> [GOAL OF THE EXERCISE] Give the records again exactly, with every character kept.

[Page-level text extractions]
+ + + + +

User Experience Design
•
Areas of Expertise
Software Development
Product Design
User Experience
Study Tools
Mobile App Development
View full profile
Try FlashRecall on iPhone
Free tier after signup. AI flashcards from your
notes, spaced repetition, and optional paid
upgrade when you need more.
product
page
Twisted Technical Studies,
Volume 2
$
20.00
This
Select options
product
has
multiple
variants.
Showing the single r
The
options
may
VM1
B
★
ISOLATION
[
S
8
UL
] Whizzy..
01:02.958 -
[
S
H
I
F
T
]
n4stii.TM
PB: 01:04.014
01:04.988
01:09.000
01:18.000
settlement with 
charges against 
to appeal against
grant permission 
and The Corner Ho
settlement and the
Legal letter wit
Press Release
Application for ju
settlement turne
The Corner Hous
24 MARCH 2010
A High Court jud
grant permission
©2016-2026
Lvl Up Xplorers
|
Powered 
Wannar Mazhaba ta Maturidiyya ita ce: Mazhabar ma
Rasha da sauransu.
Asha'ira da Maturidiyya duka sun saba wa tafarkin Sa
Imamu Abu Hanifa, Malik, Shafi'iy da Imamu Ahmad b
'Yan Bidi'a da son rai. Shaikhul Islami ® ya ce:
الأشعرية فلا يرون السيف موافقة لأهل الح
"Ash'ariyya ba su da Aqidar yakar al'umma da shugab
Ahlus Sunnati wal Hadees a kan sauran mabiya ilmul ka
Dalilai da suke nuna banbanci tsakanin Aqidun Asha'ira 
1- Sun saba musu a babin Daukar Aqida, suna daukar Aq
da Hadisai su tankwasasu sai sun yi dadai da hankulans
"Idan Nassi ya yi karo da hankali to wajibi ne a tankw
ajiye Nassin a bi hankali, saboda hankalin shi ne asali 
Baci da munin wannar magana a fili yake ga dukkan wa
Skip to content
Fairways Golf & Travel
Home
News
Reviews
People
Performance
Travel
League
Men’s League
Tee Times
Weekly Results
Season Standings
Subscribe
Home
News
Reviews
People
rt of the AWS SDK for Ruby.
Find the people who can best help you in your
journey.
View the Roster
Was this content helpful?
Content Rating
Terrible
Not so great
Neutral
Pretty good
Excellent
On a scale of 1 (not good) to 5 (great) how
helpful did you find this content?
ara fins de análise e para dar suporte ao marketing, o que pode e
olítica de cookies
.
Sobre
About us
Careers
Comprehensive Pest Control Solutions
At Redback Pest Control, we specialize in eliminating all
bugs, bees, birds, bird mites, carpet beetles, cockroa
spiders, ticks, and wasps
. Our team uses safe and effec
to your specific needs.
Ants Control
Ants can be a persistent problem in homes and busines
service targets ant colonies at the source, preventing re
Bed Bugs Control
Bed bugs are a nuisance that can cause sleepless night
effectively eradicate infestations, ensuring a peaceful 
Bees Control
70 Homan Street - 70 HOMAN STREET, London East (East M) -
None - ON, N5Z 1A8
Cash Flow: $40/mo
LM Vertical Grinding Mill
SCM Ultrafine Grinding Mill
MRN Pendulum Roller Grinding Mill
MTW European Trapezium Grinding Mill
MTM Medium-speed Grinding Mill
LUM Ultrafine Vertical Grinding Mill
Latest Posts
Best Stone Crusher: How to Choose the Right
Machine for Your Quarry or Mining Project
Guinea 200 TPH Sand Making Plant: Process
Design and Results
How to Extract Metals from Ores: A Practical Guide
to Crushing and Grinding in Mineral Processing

+ + + + +

> [REPLY TO THE TASK]
User Experience Design
•
Areas of Expertise
Software Development
Product Design
User Experience
Study Tools
Mobile App Development
View full profile
Try FlashRecall on iPhone
Free tier after signup. AI flashcards from your
notes, spaced repetition, and optional paid
upgrade when you need more.
product
page
Twisted Technical Studies,
Volume 2
$
20.00
This
Select options
product
has
multiple
variants.
Showing the single r
The
options
may
VM1
B
★
ISOLATION
[
S
8
UL
] Whizzy..
01:02.958 -
[
S
H
I
F
T
]
n4stii.TM
PB: 01:04.014
01:04.988
01:09.000
01:18.000
settlement with 
charges against 
to appeal against
grant permission 
and The Corner Ho
settlement and the
Legal letter wit
Press Release
Application for ju
settlement turne
The Corner Hous
24 MARCH 2010
A High Court jud
grant permission
©2016-2026
Lvl Up Xplorers
|
Powered 
Wannar Mazhaba ta Maturidiyya ita ce: Mazhabar ma
Rasha da sauransu.
Asha'ira da Maturidiyya duka sun saba wa tafarkin Sa
Imamu Abu Hanifa, Malik, Shafi'iy da Imamu Ahmad b
'Yan Bidi'a da son rai. Shaikhul Islami ® ya ce:
الأشعرية فلا يرون السيف موافقة لأهل الح
"Ash'ariyya ba su da Aqidar yakar al'umma da shugab
Ahlus Sunnati wal Hadees a kan sauran mabiya ilmul ka
Dalilai da suke nuna banbanci tsakanin Aqidun Asha'ira 
1- Sun saba musu a babin Daukar Aqida, suna daukar Aq
da Hadisai su tankwasasu sai sun yi dadai da hankulans
"Idan Nassi ya yi karo da hankali to wajibi ne a tankw
ajiye Nassin a bi hankali, saboda hankalin shi ne asali 
Baci da munin wannar magana a fili yake ga dukkan wa
Skip to content
Fairways Golf & Travel
Home
News
Reviews
People
Performance
Travel
League
Men’s League
Tee Times
Weekly Results
Season Standings
Subscribe
Home
News
Reviews
People
rt of the AWS SDK for Ruby.
Find the people who can best help you in your
journey.
View the Roster
Was this content helpful?
Content Rating
Terrible
Not so great
Neutral
Pretty good
Excellent
On a scale of 1 (not good) to 5 (great) how
helpful did you find this content?
ara fins de análise e para dar suporte ao marketing, o que pode e
olítica de cookies
.
Sobre
About us
Careers
Comprehensive Pest Control Solutions
At Redback Pest Control, we specialize in eliminating all
bugs, bees, birds, bird mites, carpet beetles, cockroa
spiders, ticks, and wasps
. Our team uses safe and effec
to your specific needs.
Ants Control
Ants can be a persistent problem in homes and busines
service targets ant colonies at the source, preventing re
Bed Bugs Control
Bed bugs are a nuisance that can cause sleepless night
effectively eradicate infestations, ensuring a peaceful 
Bees Control
70 Homan Street - 70 HOMAN STREET, London East (East M) -
None - ON, N5Z 1A8
Cash Flow: $40/mo
LM Vertical Grinding Mill
SCM Ultrafine Grinding Mill
MRN Pendulum Roller Grinding Mill
MTW European Trapezium Grinding Mill
MTM Medium-speed Grinding Mill
LUM Ultrafine Vertical Grinding Mill
Latest Posts
Best Stone Crusher: How to Choose the Right
Machine for Your Quarry or Mining Project
Guinea 200 TPH Sand Making Plant: Process
Design and Results
How to Extract Metals from Ores: A Practical Guide
to Crushing and Grinding in Mineral Processing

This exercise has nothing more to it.